For each line of the listing that includes the word "Bíblia", show the whole line.

BEGIN SOURCE DATA

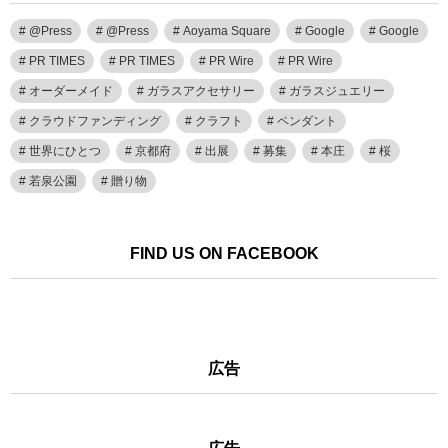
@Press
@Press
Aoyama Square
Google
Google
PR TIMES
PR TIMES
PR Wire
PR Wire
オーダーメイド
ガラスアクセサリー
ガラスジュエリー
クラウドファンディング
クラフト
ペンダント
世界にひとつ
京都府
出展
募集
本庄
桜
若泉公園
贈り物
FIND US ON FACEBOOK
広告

END SOURCE DATA
BEGIN SOURCE DATA

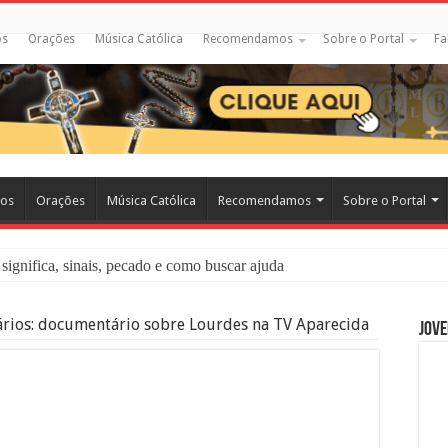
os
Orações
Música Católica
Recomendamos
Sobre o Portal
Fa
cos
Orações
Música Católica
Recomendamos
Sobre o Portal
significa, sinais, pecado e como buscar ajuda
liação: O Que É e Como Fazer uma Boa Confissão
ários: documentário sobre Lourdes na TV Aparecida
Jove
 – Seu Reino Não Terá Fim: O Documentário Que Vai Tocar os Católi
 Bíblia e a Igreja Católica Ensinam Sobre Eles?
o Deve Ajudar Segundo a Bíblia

END SOURCE DATA

== PROBLEM SOLUTION ==
 Bíblia e a Igreja Católica Ensinam Sobre Eles?
o Deve Ajudar Segundo a Bíblia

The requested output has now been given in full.